Required action:
Set out the records below again exactly; skip the images.

(Transcribed page contents)
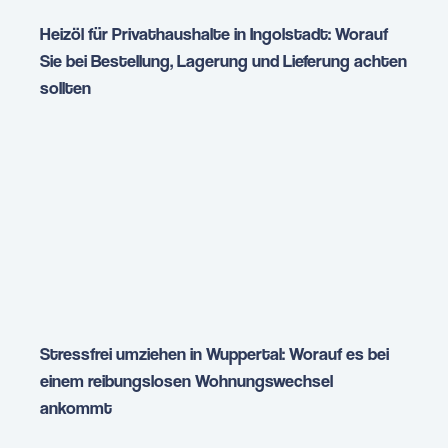
Heizöl für Privathaushalte in Ingolstadt: Worauf
Sie bei Bestellung, Lagerung und Lieferung achten
sollten
Stressfrei umziehen in Wuppertal: Worauf es bei
einem reibungslosen Wohnungswechsel
ankommt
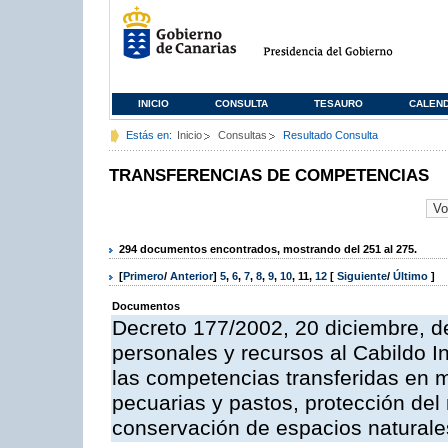
INICIO
CONSULTA
TESAURO
CALEN
Estás en:
Inicio
Consultas
Resultado Consulta
TRANSFERENCIAS DE COMPETENCIAS
294 documentos encontrados, mostrando del 251 al 275.
[
Primero
/
Anterior
]
5
,
6
,
7
,
8
,
9
,
10
,
11
,
12
[
Siguiente
/
Último
]
Documentos
Decreto 177/2002, 20 diciembre, d
personales y recursos al Cabildo In
las competencias transferidas en ma
pecuarias y pastos, protección del
conservación de espacios naturale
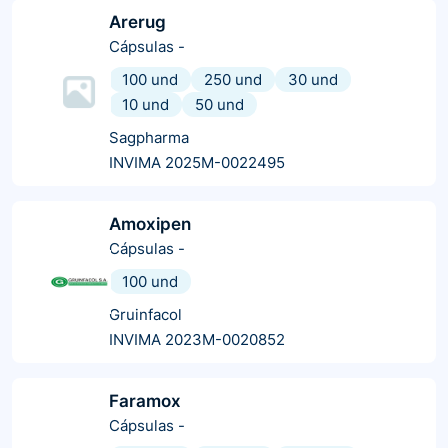
Arerug
Cápsulas
-
100 und
250 und
30 und
10 und
50 und
Sagpharma
INVIMA 2025M-0022495
Amoxipen
Cápsulas
-
100 und
Gruinfacol
INVIMA 2023M-0020852
Faramox
Cápsulas
-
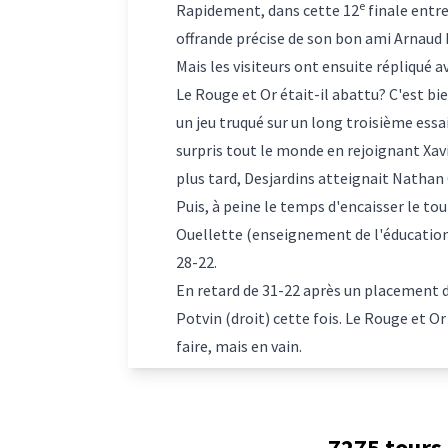
e
Rapidement, dans cette 12
finale entre
offrande précise de son bon ami Arnaud 
Mais les visiteurs ont ensuite répliqué a
Le Rouge et Or était-il abattu? C'est bi
un jeu truqué sur un long troisième ess
surpris tout le monde en rejoignant Xa
plus tard, Desjardins atteignait Nathan 
Puis, à peine le temps d'encaisser le tou
Ouellette (enseignement de l'éducation 
28-22.
En retard de 31-22 après un placement de
Potvin (droit) cette fois. Le Rouge et O
faire, mais en vain.
7275 tours 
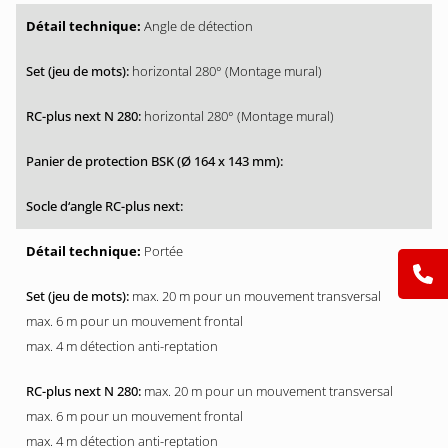
Angle de détection
horizontal 280° (Montage mural)
horizontal 280° (Montage mural)
Portée
max. 20 m pour un mouvement transversal
max. 6 m pour un mouvement frontal
max. 4 m détection anti-reptation
max. 20 m pour un mouvement transversal
max. 6 m pour un mouvement frontal
max. 4 m détection anti-reptation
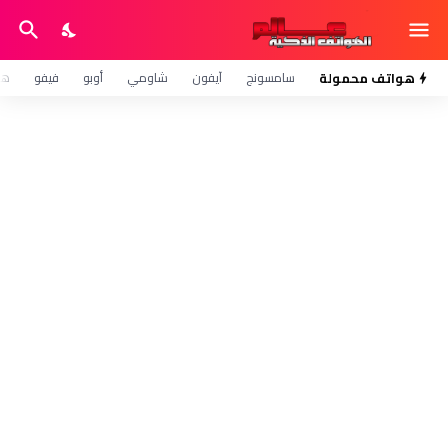
هواتف محمولة
سامسونج
آيفون
شاومي
أوبو
فيفو
هو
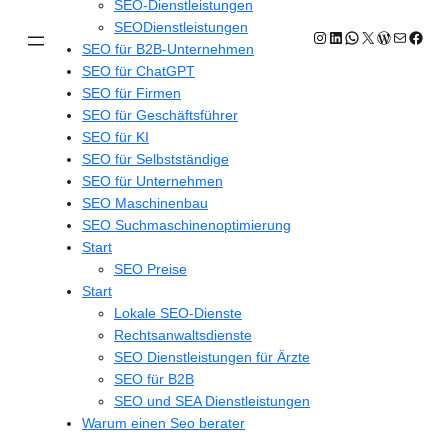
SEO-Dienstleistungen
SEODienstleistungen
Instagram
LinkedIn
WhatsApp
X
WordPres
E-Mail
Face
SEO für B2B-Unternehmen
SEO für ChatGPT
SEO für Firmen
SEO für Geschäftsführer
SEO für KI
SEO für Selbstständige
SEO für Unternehmen
SEO Maschinenbau
SEO Suchmaschinenoptimierung
Start
SEO Preise
Start
Lokale SEO-Dienste
Rechtsanwaltsdienste
SEO Dienstleistungen für Ärzte
SEO für B2B
SEO und SEA Dienstleistungen
Warum einen Seo berater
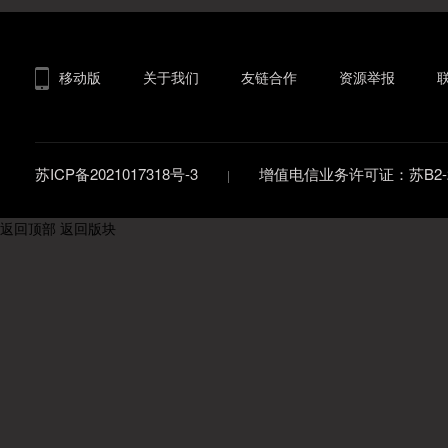
移动版
关于我们
友链合作
资源举报
苏ICP备2021017318号-3
增值电信业务许可证：苏B2-20
返回顶部
返回版块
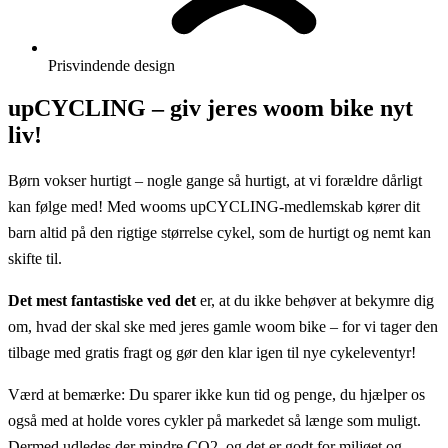
Prisvindende design
upCYCLING – giv jeres woom bike nyt
liv!
Børn vokser hurtigt – nogle gange så hurtigt, at vi forældre dårligt
kan følge med! Med wooms upCYCLING-medlemskab kører dit
barn altid på den rigtige størrelse cykel, som de hurtigt og nemt kan
skifte til.
Det mest fantastiske ved det
er, at du ikke behøver at bekymre dig
om, hvad der skal ske med jeres gamle woom bike – for vi tager den
tilbage med gratis fragt og gør den klar igen til nye cykeleventyr!
Værd at bemærke: Du sparer ikke kun tid og penge, du hjælper os
også med at holde vores cykler på markedet så længe som muligt.
Dermed udledes der mindre CO2, og det er godt for miljøet og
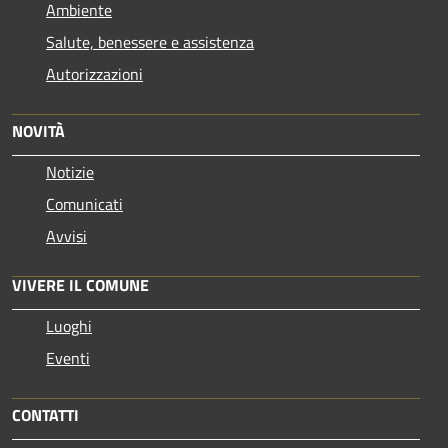
Ambiente
Salute, benessere e assistenza
Autorizzazioni
NOVITÀ
Notizie
Comunicati
Avvisi
VIVERE IL COMUNE
Luoghi
Eventi
CONTATTI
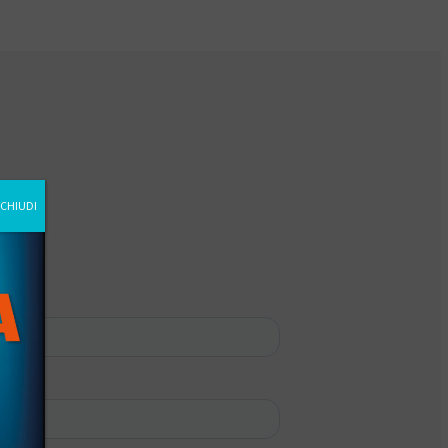
CHIUDI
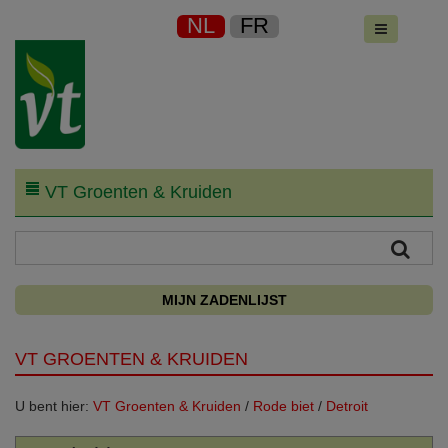
NL
FR
VT Groenten & Kruiden
MIJN ZADENLIJST
VT GROENTEN & KRUIDEN
U bent hier:
VT Groenten & Kruiden
/
Rode biet
/
Detroit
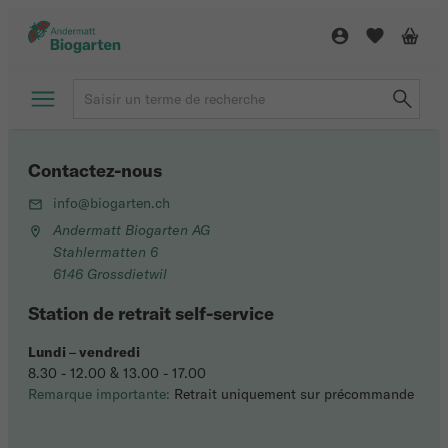
Contactez-nous
info@biogarten.ch
Andermatt Biogarten AG
Stahlermatten 6
6146 Grossdietwil
Station de retrait self-service
Lundi
–
vendredi
8.30 - 12.00 & 13.00 - 17.00
Remarque importante:
Retrait uniquement sur précommande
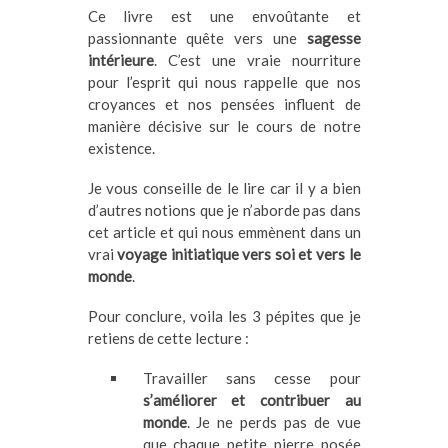
Ce livre est une envoûtante et
passionnante quête vers une
sagesse
intérieure
. C’est une vraie nourriture
pour l’esprit qui nous rappelle que nos
croyances et nos pensées influent de
manière décisive sur le cours de notre
existence.
Je vous conseille de le lire car il y a bien
d’autres notions que je n’aborde pas dans
cet article et qui nous emmènent dans un
vrai
voyage initiatique vers soi et vers le
monde
.
Pour conclure, voila les 3 pépites que je
retiens de cette lecture :
Travailler sans cesse pour
s’améliorer et contribuer au
monde
. Je ne perds pas de vue
que chaque petite pierre posée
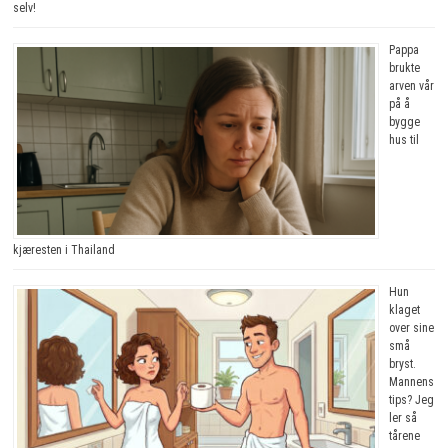
selv!
Pappa
brukte
arven vår
på å
bygge
hus til
kjæresten i Thailand
Hun
klaget
over sine
små
bryst.
Mannens
tips? Jeg
ler så
tårene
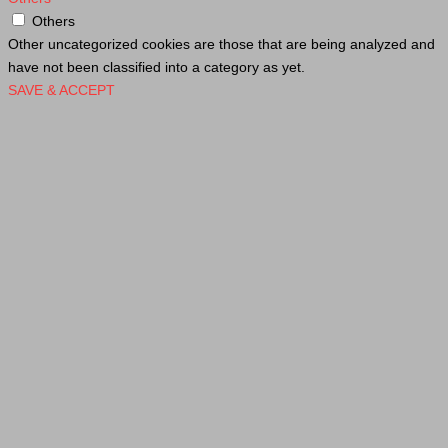
Others
Other uncategorized cookies are those that are being analyzed and
have not been classified into a category as yet.
SAVE & ACCEPT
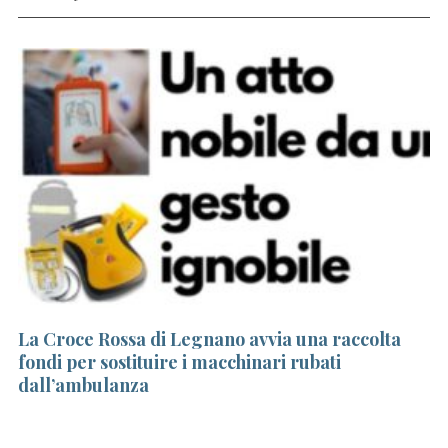
c
h
f
o
r
:
La Croce Rossa di Legnano avvia una raccolta
Ta
fondi per sostituire i macchinari rubati
pe
dall’ambulanza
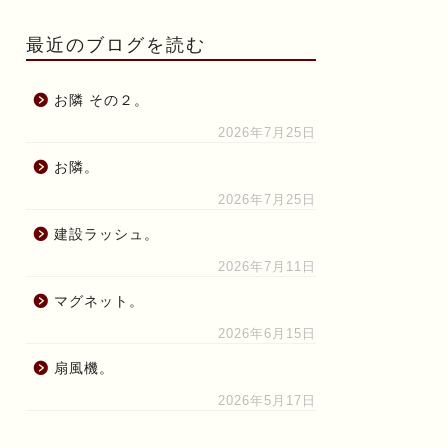
最近のブログを読む
お隣 その２。
2026年7月25日
お隣。
2026年7月25日
建設ラッシュ。
2026年7月11日
マグネット。
2026年6月15日
扇風機。
2026年5月17日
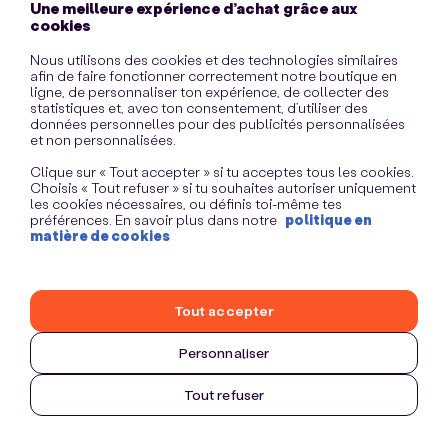
Une meilleure expérience d’achat grâce aux
information)
.
cookies
Nous utilisons des cookies et des technologies similaires
afin de faire fonctionner correctement notre boutique en
ligne, de personnaliser ton expérience, de collecter des
statistiques et, avec ton consentement, d’utiliser des
données personnelles pour des publicités personnalisées
et non personnalisées.
Clique sur « Tout accepter » si tu acceptes tous les cookies.
Choisis « Tout refuser » si tu souhaites autoriser uniquement
les cookies nécessaires, ou définis toi-même tes
préférences. En savoir plus dans notre
politique en
matière de cookies
Tout accepter
Personnaliser
Tout refuser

Output below:
Heizöl für Privathaushalte in Ingolstadt: Worauf
Sie bei Bestellung, Lagerung und Lieferung achten
sollten
Stressfrei umziehen in Wuppertal: Worauf es bei
einem reibungslosen Wohnungswechsel
ankommt
INICIO
CONSULTA
TESAURO
CALEN
Estás en:
Inicio
Consultas
Resultado Consulta
TRANSFERENCIAS DE COMPETENCIAS
294 documentos encontrados, mostrando del 251 al 275.
[
Primero
/
Anterior
]
5
,
6
,
7
,
8
,
9
,
10
,
11
,
12
[
Siguiente
/
Último
]
Documentos
Decreto 177/2002, 20 diciembre, d
personales y recursos al Cabildo In
las competencias transferidas en ma
pecuarias y pastos, protección del
conservación de espacios naturale
Arerug
Cápsulas
-
100 und
250 und
30 und
10 und
50 und
Sagpharma
INVIMA 2025M-0022495
Amoxipen
Cápsulas
-
100 und
Gruinfacol
INVIMA 2023M-0020852
Faramox
Cápsulas
-
e
Rapidement, dans cette 12
finale entre
offrande précise de son bon ami Arnaud 
Mais les visiteurs ont ensuite répliqué a
Le Rouge et Or était-il abattu? C'est bi
un jeu truqué sur un long troisième ess
surpris tout le monde en rejoignant Xa
plus tard, Desjardins atteignait Nathan 
Puis, à peine le temps d'encaisser le tou
Ouellette (enseignement de l'éducation 
28-22.
En retard de 31-22 après un placement de
Potvin (droit) cette fois. Le Rouge et O
faire, mais en vain.
7275 tours 
Angle de détection
horizontal 280° (Montage mural)
horizontal 280° (Montage mural)
Portée
max. 20 m pour un mouvement transversal
max. 6 m pour un mouvement frontal
max. 4 m détection anti-reptation
max. 20 m pour un mouvement transversal
max. 6 m pour un mouvement frontal
max. 4 m détection anti-reptation
هواتف محمولة
سامسونج
آيفون
شاومي
أوبو
فيفو
هو
SEO-Dienstleistungen
SEODienstleistungen
Instagram
LinkedIn
WhatsApp
X
WordPres
E-Mail
Face
SEO für B2B-Unternehmen
SEO für ChatGPT
SEO für Firmen
SEO für Geschäftsführer
SEO für KI
SEO für Selbstständige
SEO für Unternehmen
SEO Maschinenbau
SEO Suchmaschinenoptimierung
Start
SEO Preise
Start
Lokale SEO-Dienste
Rechtsanwaltsdienste
SEO Dienstleistungen für Ärzte
SEO für B2B
SEO und SEA Dienstleistungen
Warum einen Seo berater
移动版
关于我们
友链合作
资源举报
苏ICP备2021017318号-3
增值电信业务许可证：苏B2-20
返回顶部
返回版块
Prisvindende design
upCYCLING – giv jeres woom bike nyt
liv!
Børn vokser hurtigt – nogle gange så hurtigt, at vi forældre dårligt
kan følge med! Med wooms upCYCLING-medlemskab kører dit
barn altid på den rigtige størrelse cykel, som de hurtigt og nemt kan
skifte til.
Det mest fantastiske ved det
er, at du ikke behøver at bekymre dig
om, hvad der skal ske med jeres gamle woom bike – for vi tager den
tilbage med gratis fragt og gør den klar igen til nye cykeleventyr!
Værd at bemærke: Du sparer ikke kun tid og penge, du hjælper os
også med at holde vores cykler på markedet så længe som muligt.
Dermed udledes der mindre CO2, og det er godt for miljøet og
Ambiente
Salute, benessere e assistenza
Autorizzazioni
NOVITÀ
Notizie
Comunicati
Avvisi
VIVERE IL COMUNE
Luoghi
Eventi
CONTATTI
CHIUDI
NL
FR
VT Groenten & Kruiden
MIJN ZADENLIJST
VT GROENTEN & KRUIDEN
U bent hier:
VT Groenten & Kruiden
/
Rode biet
/
Detroit
Contactez-nous
info@biogarten.ch
Andermatt Biogarten AG
Stahlermatten 6
6146 Grossdietwil
Station de retrait self-service
Lundi
–
vendredi
8.30 - 12.00 & 13.00 - 17.00
Remarque importante:
Retrait uniquement sur précommande
Ce livre est une envoûtante et
passionnante quête vers une
sagesse
intérieure
. C’est une vraie nourriture
pour l’esprit qui nous rappelle que nos
croyances et nos pensées influent de
manière décisive sur le cours de notre
existence.
Je vous conseille de le lire car il y a bien
d’autres notions que je n’aborde pas dans
cet article et qui nous emmènent dans un
vrai
voyage initiatique vers soi et vers le
monde
.
Pour conclure, voila les 3 pépites que je
retiens de cette lecture :
Travailler sans cesse pour
s’améliorer et contribuer au
monde
. Je ne perds pas de vue
que chaque petite pierre posée
selv!
Pappa
brukte
arven vår
på å
bygge
hus til
kjæresten i Thailand
Hun
klaget
over sine
små
bryst.
Mannens
tips? Jeg
ler så
tårene
Others
Other uncategorized cookies are those that are being analyzed and
have not been classified into a category as yet.
SAVE & ACCEPT
c
h
f
o
r
:
La Croce Rossa di Legnano avvia una raccolta
Ta
fondi per sostituire i macchinari rubati
pe
dall’ambulanza
最近のブログを読む
お隣 その２。
2026年7月25日
お隣。
2026年7月25日
建設ラッシュ。
2026年7月11日
マグネット。
2026年6月15日
扇風機。
2026年5月17日
Une meilleure expérience d’achat grâce aux
information)
.
cookies
Nous utilisons des cookies et des technologies similaires
afin de faire fonctionner correctement notre boutique en
ligne, de personnaliser ton expérience, de collecter des
statistiques et, avec ton consentement, d’utiliser des
données personnelles pour des publicités personnalisées
et non personnalisées.
Clique sur « Tout accepter » si tu acceptes tous les cookies.
Choisis « Tout refuser » si tu souhaites autoriser uniquement
les cookies nécessaires, ou définis toi-même tes
préférences. En savoir plus dans notre
politique en
matière de cookies
Tout accepter
Personnaliser
Tout refuser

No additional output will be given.